MATERIAL PROVIDED: Begin

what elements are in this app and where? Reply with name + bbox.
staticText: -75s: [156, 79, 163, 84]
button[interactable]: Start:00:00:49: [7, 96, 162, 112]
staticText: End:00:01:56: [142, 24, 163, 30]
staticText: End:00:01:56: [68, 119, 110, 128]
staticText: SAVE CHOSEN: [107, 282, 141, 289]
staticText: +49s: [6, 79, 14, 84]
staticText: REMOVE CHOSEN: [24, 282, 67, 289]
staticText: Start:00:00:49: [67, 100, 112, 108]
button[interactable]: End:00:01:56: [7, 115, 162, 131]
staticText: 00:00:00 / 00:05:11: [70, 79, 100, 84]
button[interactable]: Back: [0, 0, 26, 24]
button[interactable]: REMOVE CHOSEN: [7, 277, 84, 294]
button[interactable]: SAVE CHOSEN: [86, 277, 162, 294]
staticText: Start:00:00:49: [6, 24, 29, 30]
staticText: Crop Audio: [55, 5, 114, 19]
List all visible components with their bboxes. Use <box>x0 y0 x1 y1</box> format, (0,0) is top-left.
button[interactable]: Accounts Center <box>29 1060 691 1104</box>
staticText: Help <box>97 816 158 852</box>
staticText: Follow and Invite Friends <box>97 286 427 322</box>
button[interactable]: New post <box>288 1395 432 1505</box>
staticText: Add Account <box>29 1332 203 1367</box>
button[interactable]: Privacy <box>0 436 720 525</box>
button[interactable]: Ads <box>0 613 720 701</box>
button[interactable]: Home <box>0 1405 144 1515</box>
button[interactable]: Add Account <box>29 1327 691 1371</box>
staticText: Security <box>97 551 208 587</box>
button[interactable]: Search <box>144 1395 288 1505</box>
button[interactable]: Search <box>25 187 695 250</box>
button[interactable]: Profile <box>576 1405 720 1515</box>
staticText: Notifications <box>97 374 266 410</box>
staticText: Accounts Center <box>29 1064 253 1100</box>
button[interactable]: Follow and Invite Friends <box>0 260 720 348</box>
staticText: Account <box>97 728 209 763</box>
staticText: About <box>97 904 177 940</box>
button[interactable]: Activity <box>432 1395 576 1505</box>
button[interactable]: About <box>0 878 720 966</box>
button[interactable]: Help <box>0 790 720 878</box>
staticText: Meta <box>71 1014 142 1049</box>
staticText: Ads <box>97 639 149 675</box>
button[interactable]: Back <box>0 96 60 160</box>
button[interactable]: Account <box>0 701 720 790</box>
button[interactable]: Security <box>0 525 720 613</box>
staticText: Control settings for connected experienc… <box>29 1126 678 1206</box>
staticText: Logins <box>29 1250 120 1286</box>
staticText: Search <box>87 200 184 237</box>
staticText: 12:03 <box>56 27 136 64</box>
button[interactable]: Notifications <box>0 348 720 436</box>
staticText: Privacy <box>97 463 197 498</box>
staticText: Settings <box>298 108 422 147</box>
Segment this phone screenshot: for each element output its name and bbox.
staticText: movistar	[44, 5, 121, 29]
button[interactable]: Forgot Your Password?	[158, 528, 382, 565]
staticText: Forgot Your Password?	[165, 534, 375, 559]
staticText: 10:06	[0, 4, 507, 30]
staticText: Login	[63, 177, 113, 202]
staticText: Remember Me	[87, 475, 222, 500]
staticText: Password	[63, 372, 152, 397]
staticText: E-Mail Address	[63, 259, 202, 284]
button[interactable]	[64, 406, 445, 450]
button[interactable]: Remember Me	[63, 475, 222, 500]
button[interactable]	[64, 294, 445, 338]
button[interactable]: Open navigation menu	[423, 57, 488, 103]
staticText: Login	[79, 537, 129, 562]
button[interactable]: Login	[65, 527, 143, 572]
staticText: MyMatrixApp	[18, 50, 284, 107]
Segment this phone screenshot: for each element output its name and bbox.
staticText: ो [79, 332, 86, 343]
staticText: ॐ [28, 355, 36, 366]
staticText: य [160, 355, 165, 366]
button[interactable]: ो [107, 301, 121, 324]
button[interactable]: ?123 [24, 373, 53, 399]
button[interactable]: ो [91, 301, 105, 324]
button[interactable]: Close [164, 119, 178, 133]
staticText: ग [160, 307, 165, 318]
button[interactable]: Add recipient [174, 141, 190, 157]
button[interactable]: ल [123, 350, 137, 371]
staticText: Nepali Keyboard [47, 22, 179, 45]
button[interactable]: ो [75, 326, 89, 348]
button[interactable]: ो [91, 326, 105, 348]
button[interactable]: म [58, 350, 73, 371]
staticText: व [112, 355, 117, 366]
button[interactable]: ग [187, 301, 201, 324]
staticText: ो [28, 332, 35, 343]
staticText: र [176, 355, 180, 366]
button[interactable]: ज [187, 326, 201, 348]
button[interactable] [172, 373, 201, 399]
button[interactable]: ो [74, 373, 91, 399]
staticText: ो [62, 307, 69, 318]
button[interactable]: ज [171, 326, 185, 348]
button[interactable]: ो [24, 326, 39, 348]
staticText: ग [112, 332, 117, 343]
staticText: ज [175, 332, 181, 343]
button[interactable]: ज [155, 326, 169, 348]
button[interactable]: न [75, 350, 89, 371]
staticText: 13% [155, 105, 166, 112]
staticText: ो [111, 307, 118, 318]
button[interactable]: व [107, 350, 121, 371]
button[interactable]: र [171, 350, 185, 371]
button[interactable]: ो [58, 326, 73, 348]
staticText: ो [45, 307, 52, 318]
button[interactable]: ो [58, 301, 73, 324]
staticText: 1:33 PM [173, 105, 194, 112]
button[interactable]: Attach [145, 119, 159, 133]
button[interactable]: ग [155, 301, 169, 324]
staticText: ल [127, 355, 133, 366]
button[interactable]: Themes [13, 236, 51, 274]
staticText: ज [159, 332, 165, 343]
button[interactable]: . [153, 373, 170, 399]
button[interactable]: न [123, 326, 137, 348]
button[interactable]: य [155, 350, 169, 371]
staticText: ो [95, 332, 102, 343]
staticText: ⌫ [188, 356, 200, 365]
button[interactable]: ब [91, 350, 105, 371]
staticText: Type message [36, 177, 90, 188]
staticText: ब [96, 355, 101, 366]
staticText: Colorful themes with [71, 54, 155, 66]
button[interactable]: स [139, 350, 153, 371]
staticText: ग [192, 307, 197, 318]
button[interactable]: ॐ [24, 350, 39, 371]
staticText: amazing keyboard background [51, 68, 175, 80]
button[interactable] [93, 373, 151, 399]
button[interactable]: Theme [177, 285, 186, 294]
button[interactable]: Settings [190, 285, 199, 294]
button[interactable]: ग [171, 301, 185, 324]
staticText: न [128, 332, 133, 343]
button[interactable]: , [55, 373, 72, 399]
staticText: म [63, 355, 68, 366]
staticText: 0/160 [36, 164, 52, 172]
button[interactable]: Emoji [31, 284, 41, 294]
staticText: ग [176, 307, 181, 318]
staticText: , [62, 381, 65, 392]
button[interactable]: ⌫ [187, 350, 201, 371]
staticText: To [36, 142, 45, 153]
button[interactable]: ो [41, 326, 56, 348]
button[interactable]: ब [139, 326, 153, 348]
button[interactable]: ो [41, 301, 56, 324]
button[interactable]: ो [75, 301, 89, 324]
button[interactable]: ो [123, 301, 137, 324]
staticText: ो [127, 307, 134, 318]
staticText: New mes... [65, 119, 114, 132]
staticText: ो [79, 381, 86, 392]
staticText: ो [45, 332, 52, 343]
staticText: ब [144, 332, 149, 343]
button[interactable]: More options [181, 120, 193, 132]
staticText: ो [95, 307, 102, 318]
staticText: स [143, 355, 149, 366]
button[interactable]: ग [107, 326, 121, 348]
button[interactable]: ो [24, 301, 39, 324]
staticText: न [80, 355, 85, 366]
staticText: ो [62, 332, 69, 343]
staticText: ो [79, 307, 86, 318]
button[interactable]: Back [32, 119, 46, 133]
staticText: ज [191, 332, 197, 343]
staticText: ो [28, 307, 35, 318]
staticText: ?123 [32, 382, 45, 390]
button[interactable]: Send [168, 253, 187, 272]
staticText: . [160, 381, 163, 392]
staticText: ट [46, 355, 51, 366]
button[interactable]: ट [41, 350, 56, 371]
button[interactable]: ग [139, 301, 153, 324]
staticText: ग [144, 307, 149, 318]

MATERIAL PROVIDED: End

■ TASK: Copy out each line of the data that has the word "Security" in it.

■ OUTPUT:
staticText: Security <box>97 551 208 587</box>
button[interactable]: Security <box>0 525 720 613</box>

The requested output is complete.